Any Wagnerian would tell you that it’s not the stage set, costumes or prohections that makes or breaks a Ring, but the voices. Thus cast, featuring two Met debuts, had a fresh and youthful thrust. The best of the new blood was Tomasz Konieczny’s Alberich. His fierce presence and full-sized baritone made a towering, sympathetic figure out of the villain of the piece: a misshapen dwarf whose bad luck with three swimming Rhinemaidens touches off the opera’s series of unfortunate events. The other notable debut was Norbert Ernst’s fey, sarcastic portrait of Loge, the opera’s biggest tenor part. Sly and smirking, this pointed character tenor made the fire god a dangerous figure, more in keeping with the Norse concept of Loki as a trickster god.

Greer Grimsley was Wotan. His pliant, dry-toned baritone was imbued with plenty of macho swagger. However, he sounded badly outgunned in his scenes with Mr. Konieczny. He was well matched with Jamie Barton’s sensitive, feminist Fricka. Ms. Barton sang with a bottomless reservoir of tone. She balanced tenderness and the frustration of being Wotan’s wife, who probably wishes her husband had never gone into politics. In the minor parts of Donner and Froh, Adam Diegel and Michael Todd Simpson showed voices that may be headed for bigger and better roles.

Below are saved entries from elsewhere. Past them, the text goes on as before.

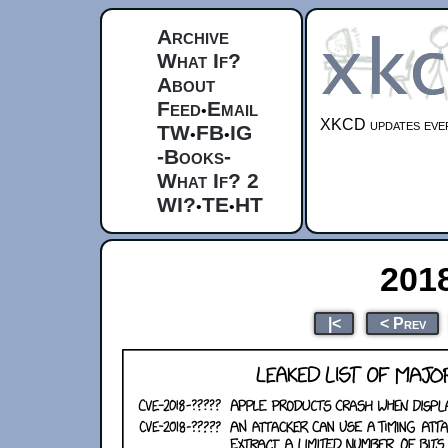
Archive
What If?
About
Feed
Email
•
XKCD updates ever
TW
FB
IG
•
•
-Books-
What If? 2
WI?
TE
HT
•
•
201
|<
< Prev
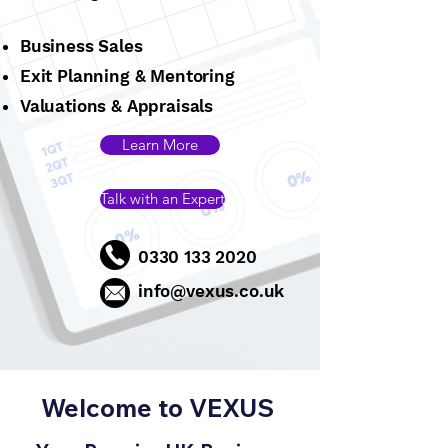
Business Sales
Exit Planning & Mentoring
Valuations & Appraisals
Learn More
Talk with an Expert
0330 133 2020
info@vexus.co.uk
Welcome to VEXUS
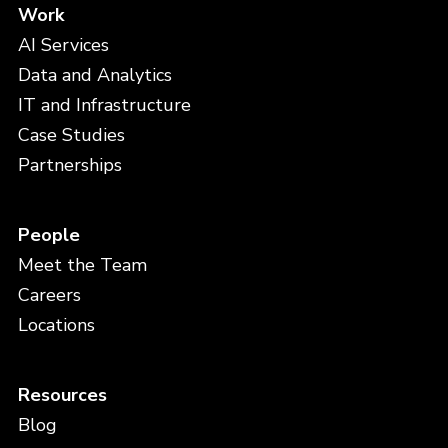
Work
AI Services
Data and Analytics
IT and Infrastructure
Case Studies
Partnerships
People
Meet the Team
Careers
Locations
Resources
Blog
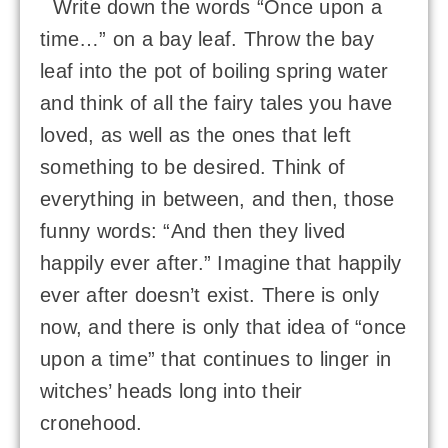
Write down the words “Once upon a
time…” on a bay leaf. Throw the bay
leaf into the pot of boiling spring water
and think of all the fairy tales you have
loved, as well as the ones that left
something to be desired. Think of
everything in between, and then, those
funny words: “And then they lived
happily ever after.” Imagine that happily
ever after doesn’t exist. There is only
now, and there is only that idea of “once
upon a time” that continues to linger in
witches’ heads long into their
cronehood.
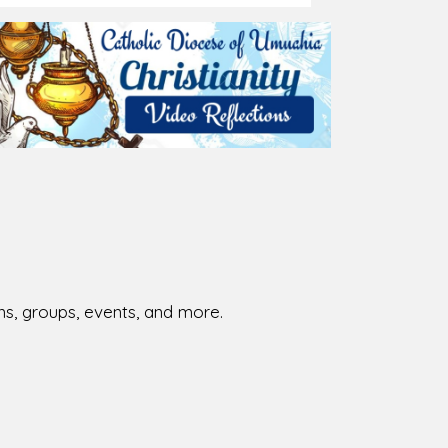
ions, groups, events, and more.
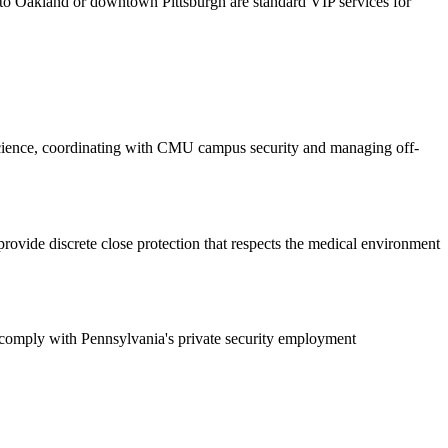
t to Oakland or downtown Pittsburgh are standard VIP services for
 Science, coordinating with CMU campus security and managing off-
 provide discrete close protection that respects the medical environment
nd comply with Pennsylvania's private security employment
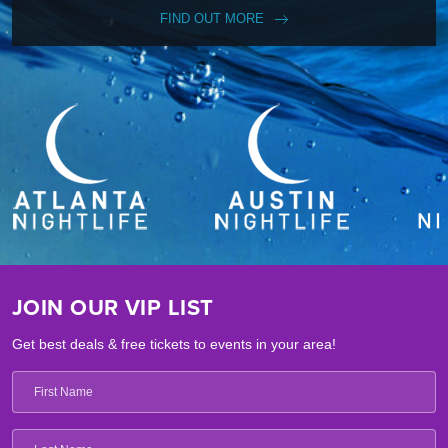
FIND OUT MORE
JOIN OUR VIP LIST
Get best deals & free tickets to events in your area!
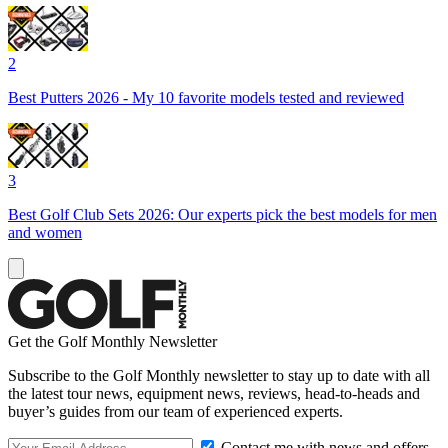
2
Best Putters 2026 - My 10 favorite models tested and reviewed
3
Best Golf Club Sets 2026: Our experts pick the best models for men
and women
Get the Golf Monthly Newsletter
Subscribe to the Golf Monthly newsletter to stay up to date with all
the latest tour news, equipment news, reviews, head-to-heads and
buyer’s guides from our team of experienced experts.
Contact me with news and offers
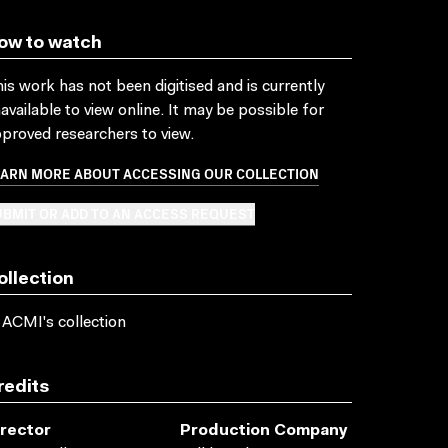
ow to watch
is work has not been digitised and is currently
available to view online. It may be possible for
proved researchers to view.
EARN MORE ABOUT ACCESSING OUR COLLECTION
BMIT OR ADD TO AN ACCESS REQUEST
ollection
 ACMI's collection
redits
irector
Production Company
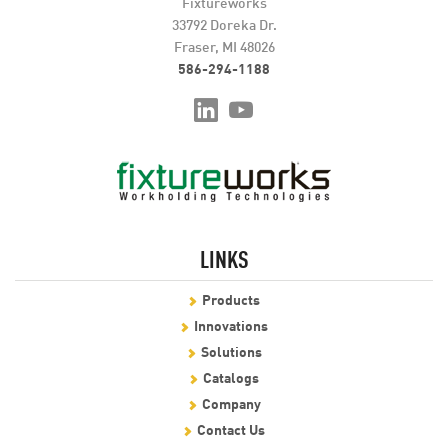
Fixtureworks
33792 Doreka Dr.
Fraser, MI 48026
586-294-1188
LINKS
Products
Innovations
Solutions
Catalogs
Company
Contact Us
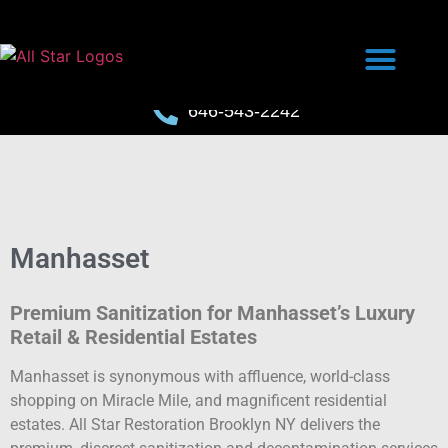
646-543-2242
Manhasset
Premium Sanitization for Manhasset’s Luxury
Retail & Residential Estates
Manhasset is synonymous with affluence, world-class
shopping on Miracle Mile, and magnificent residential
estates. All Star Restoration Brooklyn NY delivers the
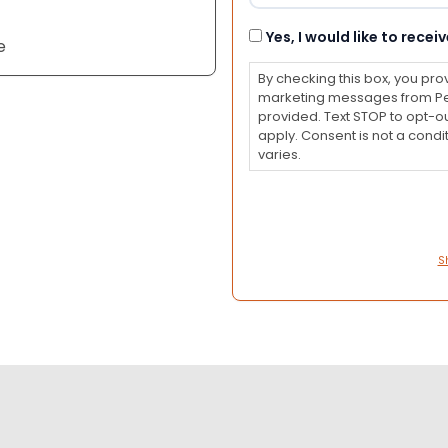
Consent
Yes, I would like to rec
e
By checking this box, you pro
marketing messages from Pet
provided. Text STOP to opt-o
apply. Consent is not a con
varies.
S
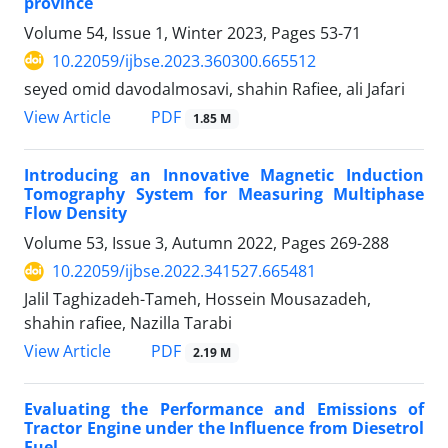
province
Volume 54, Issue 1, Winter 2023, Pages
53-71
10.22059/ijbse.2023.360300.665512
seyed omid davodalmosavi, shahin Rafiee, ali Jafari
PDF
View Article
1.85 M
Introducing an Innovative Magnetic Induction
Tomography System for Measuring Multiphase
Flow Density
Volume 53, Issue 3, Autumn 2022, Pages
269-288
10.22059/ijbse.2022.341527.665481
Jalil Taghizadeh-Tameh, Hossein Mousazadeh,
shahin rafiee, Nazilla Tarabi
PDF
View Article
2.19 M
Evaluating the Performance and Emissions of
Tractor Engine under the Influence from Diesetrol
Fuel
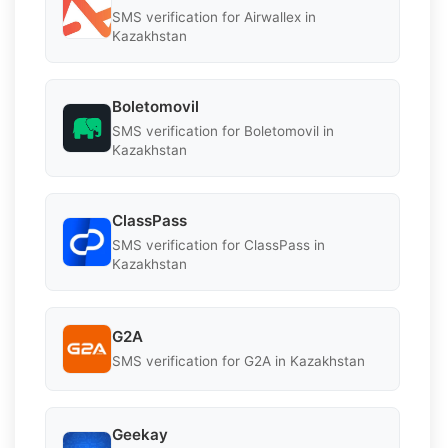
SMS verification for Airwallex in
Kazakhstan
Boletomovil
SMS verification for Boletomovil in
Kazakhstan
ClassPass
SMS verification for ClassPass in
Kazakhstan
G2A
SMS verification for G2A in Kazakhstan
Geekay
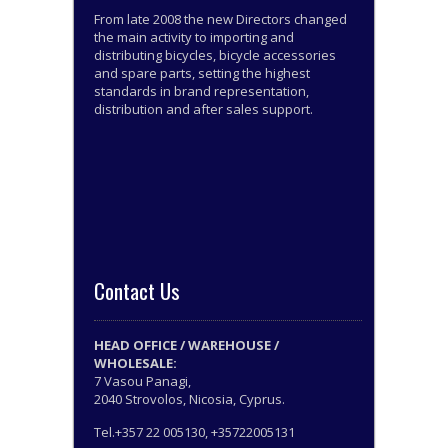
From late 2008 the new Directors changed
the main activity to importing and
distributing bicycles, bicycle accessories
and spare parts, setting the highest
standards in brand representation,
distribution and after sales support.
Contact Us
HEAD OFFICE / WAREHOUSE /
WHOLESALE:
7 Vasou Panagi,
2040 Strovolos, Nicosia, Cyprus.
Tel.+357 22 005130, +35722005131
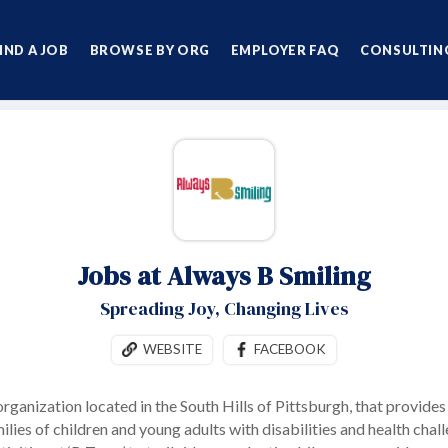
IND A JOB
BROWSE BY ORG
EMPLOYER FAQ
CONSULTING
Jobs at Always B Smiling
Spreading Joy, Changing Lives
WEBSITE
FACEBOOK
 organization located in the South Hills of Pittsburgh, that provide
ilies of children and young adults with disabilities and health ch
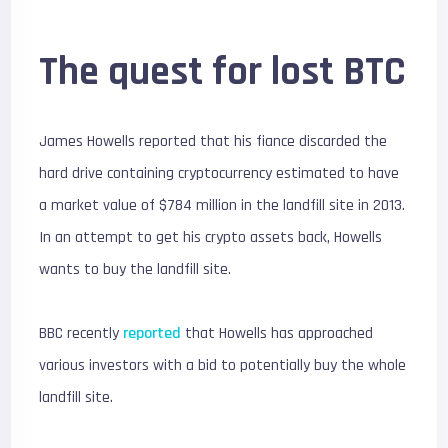
The quest for lost BTC
James Howells reported that his fiance discarded the
hard drive containing cryptocurrency estimated to have
a market value of $784 million in the landfill site in 2013.
In an attempt to get his crypto assets back, Howells
wants to buy the landfill site.
BBC recently
reported
that Howells has approached
various investors with a bid to potentially buy the whole
landfill site.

Gunther Gröissbock and Dmitri Belosselskiy were a sonorous, impressive pair as Fasolt and Fafner (respectively) though Mr. Lepage's choice to isolate the two giants high above the stage floor remains inexplicable. It removes any sense of menace from these hulking brutes and thus makes the second scene of the opera into dull oratorio. As Freia, Wendy Bryn Harmer had some lovely music to sing but very little to do, other than look scared of the giants and be suspended from a hammock hanging off the Machine. The minor role of Erda (she becomes the mother of Brunnhilde in the next opera) was sung by Karen Cargill, with round and menacing tones.  The three high-flying Rhinemaidens were led by Tamara Mumford’s Flosshilde, though each singer looked like they were still getting used to “ swimming” high above the safety of the Met stage.

Conductor Philippe Jordan led a brisk performance of the score, drawing clear, beautiful textures (a la Pierre Boulez) in the opening Prelude. You could actually hear the woodwind lines that are initially only apparent to one who has studied the score, and the relentless rhythm that becomes the Nibelung motif later in the opera. The Met orchestra played magnificently, with firm, resonant brass, detailed winds and an assaultive Entry of the Gods into Valhalla. If there is any objection at this performance it was to the squeaky shoes worn by Mr. Konieczny’s Alberich. However, in the high-risk world of the Robert Lepage Ring, somebody has to be putting safety first.